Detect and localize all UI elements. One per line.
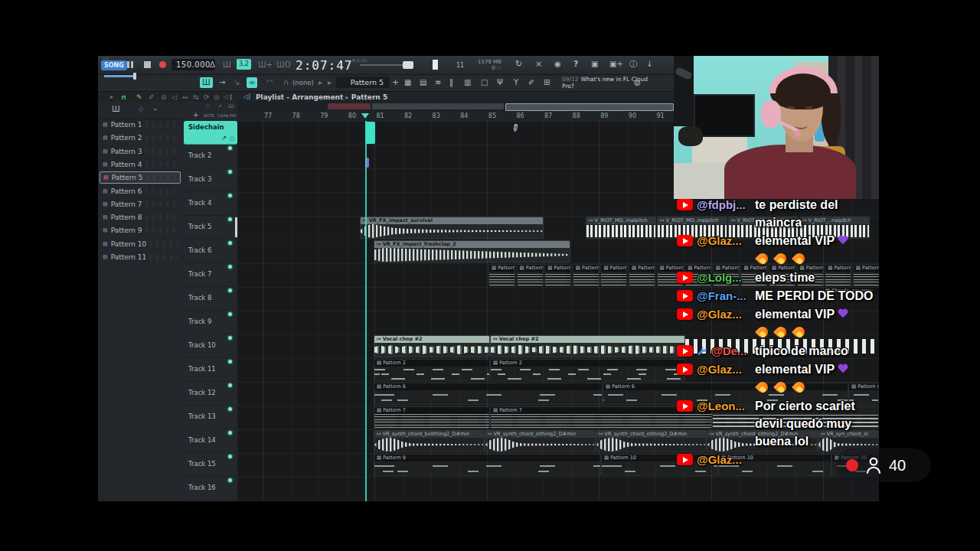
chat-username[interactable]: @Leon... <box>697 399 745 412</box>
playhead-line[interactable] <box>365 121 367 501</box>
pause-button[interactable] <box>127 61 135 70</box>
playback-icon[interactable]: ◁❙ <box>224 93 234 101</box>
piano-roll-window-icon[interactable]: ▤ <box>420 79 426 86</box>
track-mute-led[interactable] <box>228 241 232 245</box>
pattern-list-item[interactable]: ▤Pattern 1 <box>100 119 181 131</box>
pattern-list-item[interactable]: ▤Pattern 7 <box>100 198 181 210</box>
slip-icon[interactable]: ⇆ <box>193 93 199 101</box>
pattern-list-item[interactable]: ▤Pattern 4 <box>100 158 181 171</box>
brush-icon[interactable]: ✐ <box>149 93 155 101</box>
track-mute-led[interactable] <box>228 217 232 221</box>
pencil-icon[interactable]: ✎ <box>136 93 142 101</box>
loop-record-icon[interactable]: ШO <box>276 61 291 69</box>
refresh-icon[interactable]: ↻ <box>515 60 522 68</box>
track-header-row[interactable]: Track 2 <box>184 145 237 168</box>
chat-username[interactable]: @Glaz... <box>697 363 742 376</box>
chat-message[interactable]: @Leon...Por cierto scarletdevil quedó mu… <box>677 397 877 450</box>
track-header-row[interactable]: Track 15 <box>184 453 237 477</box>
mic-stand-icon[interactable]: Y <box>514 79 518 86</box>
file-icon[interactable]: □ <box>481 79 488 86</box>
link-icon[interactable]: ∞ <box>247 77 257 88</box>
globe-icon[interactable]: ◍ <box>634 79 641 86</box>
slide-mini-icon[interactable]: ↗ <box>217 103 222 110</box>
minimap-segment[interactable] <box>505 103 674 111</box>
chat-username[interactable]: @Fran-... <box>697 289 746 302</box>
audio-clip[interactable]: ↦ VR_FX_impact_survival <box>360 217 544 239</box>
chat-username[interactable]: @Glaz... <box>697 453 742 466</box>
piano-keyboard-icon[interactable]: Ш <box>228 103 234 110</box>
chat-username[interactable]: @Lolg... <box>697 271 742 284</box>
track-mute-led[interactable] <box>228 146 232 150</box>
pattern-clip[interactable]: ▤ Pattern 2 <box>490 359 685 381</box>
pattern-list-item[interactable]: ▤Pattern 11 <box>100 251 181 263</box>
stop-button[interactable] <box>144 61 151 68</box>
pattern-clip[interactable]: ▤ Pattern 8 <box>629 264 655 286</box>
track-mute-led[interactable] <box>228 336 232 340</box>
chevron-icon[interactable]: ▸ <box>328 79 332 86</box>
track-mute-led[interactable] <box>228 431 232 435</box>
cross-icon[interactable]: × <box>535 60 542 68</box>
hand-icon[interactable]: ✐ <box>528 79 534 86</box>
track-header-row[interactable]: Track 7 <box>184 263 237 287</box>
audio-clip[interactable]: ↦ V_RIOT_MO..inalpitch <box>586 217 656 239</box>
note-icon[interactable]: ⊹ <box>138 106 144 113</box>
track-mute-led[interactable] <box>228 194 232 197</box>
pattern-clip[interactable]: ▤ Pattern 9 <box>374 454 601 476</box>
delete-icon[interactable]: ⊘ <box>161 93 167 101</box>
pattern-selector[interactable]: Pattern 5 <box>336 77 390 88</box>
breadcrumb-current[interactable]: Pattern 5 <box>351 93 387 101</box>
chat-message[interactable]: @Glaz...elemental VIP <box>677 360 877 378</box>
track-mute-led[interactable] <box>228 289 232 292</box>
audio-clip[interactable]: ↦ Vocal chop #2 <box>490 335 685 357</box>
slide-icon[interactable]: ↘ <box>234 79 240 86</box>
pattern-list-item[interactable]: ▤Pattern 9 <box>100 224 181 236</box>
magnet-icon[interactable]: ∩ <box>121 93 126 101</box>
song-progress-bar[interactable] <box>360 64 404 66</box>
metronome-icon[interactable]: Δ <box>210 61 215 69</box>
cart-icon[interactable]: ⊞ <box>544 79 550 86</box>
breadcrumb-path[interactable]: Playlist - Arrangement <box>256 93 343 101</box>
chat-message[interactable]: @Glaz...elemental VIP <box>677 305 877 323</box>
save-new-icon[interactable]: ▣+ <box>609 60 623 68</box>
track-header-row[interactable]: Track 16 <box>184 477 237 500</box>
add-pattern-button[interactable]: + <box>392 79 399 86</box>
track-mute-led[interactable] <box>228 455 232 458</box>
pattern-list-item[interactable]: ▤Pattern 6 <box>100 185 181 197</box>
track-header-row[interactable]: Track 13 <box>184 406 237 429</box>
chat-message[interactable]: @Fran-...ME PERDI DE TODO <box>677 287 877 305</box>
record-button[interactable] <box>159 61 166 68</box>
piano-keyboard-icon[interactable]: Ш <box>112 106 120 113</box>
pattern-list-item[interactable]: ▤Pattern 2 <box>100 132 181 144</box>
countdown-button[interactable]: 3,2 <box>237 59 251 70</box>
chat-username[interactable]: @fdpbj... <box>697 198 746 211</box>
audio-clip[interactable]: ↦ VR_synth_chord_elthing2_D#min <box>485 430 596 452</box>
pattern-clip[interactable]: ▤ Pattern 8 <box>544 264 571 286</box>
wait-icon[interactable]: Ш <box>223 61 231 69</box>
piano-keyboard-icon[interactable]: Ш <box>200 77 213 88</box>
track-header-row[interactable]: Track 9 <box>184 311 237 334</box>
tempo-display[interactable]: 150.000 <box>172 59 215 70</box>
track-header-row[interactable]: Track 6 <box>184 240 237 263</box>
minimap-segment[interactable] <box>372 103 504 109</box>
playlist-window-icon[interactable]: ▦ <box>404 79 411 86</box>
pattern-list-item[interactable]: ▤Pattern 8 <box>100 211 181 223</box>
track-header-row[interactable]: Track 14 <box>184 429 237 453</box>
slide-mini-icon[interactable]: ↗ <box>221 135 227 142</box>
info-icon[interactable]: ⓘ <box>629 60 637 68</box>
mic-icon[interactable]: ◉ <box>554 60 561 68</box>
pattern-list-item[interactable]: ▤Pattern 10 <box>100 238 181 250</box>
song-position-marker[interactable] <box>403 61 413 69</box>
pattern-clip[interactable]: ▤ Pattern 8 <box>517 264 544 286</box>
track-mute-led[interactable] <box>228 265 232 269</box>
track-header-row[interactable]: Track 8 <box>184 287 237 311</box>
chain-icon[interactable]: ⌁ <box>153 106 158 113</box>
channel-rack-icon[interactable]: ≡ <box>435 79 441 86</box>
browser-icon[interactable]: ▥ <box>464 79 471 86</box>
pattern-list-item[interactable]: ▤Pattern 5 <box>100 171 181 184</box>
chat-username[interactable]: @De... <box>711 344 746 357</box>
breadcrumb[interactable]: Playlist - Arrangement▸Pattern 5 <box>256 93 387 101</box>
plugin-icon[interactable]: Ψ <box>497 79 503 86</box>
step-arrow-icon[interactable]: → <box>219 79 225 86</box>
mini-clip[interactable] <box>365 122 375 144</box>
track-mute-led[interactable] <box>228 383 232 387</box>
= = = = =
## [Exercise objective]
Please copy each line of the material that contains the word "piano".

## [Solution]
piano-roll-window-icon[interactable]: ▤ <box>420 79 426 86</box>
piano-keyboard-icon[interactable]: Ш <box>228 103 234 110</box>
piano-keyboard-icon[interactable]: Ш <box>112 106 120 113</box>
piano-keyboard-icon[interactable]: Ш <box>200 77 213 88</box>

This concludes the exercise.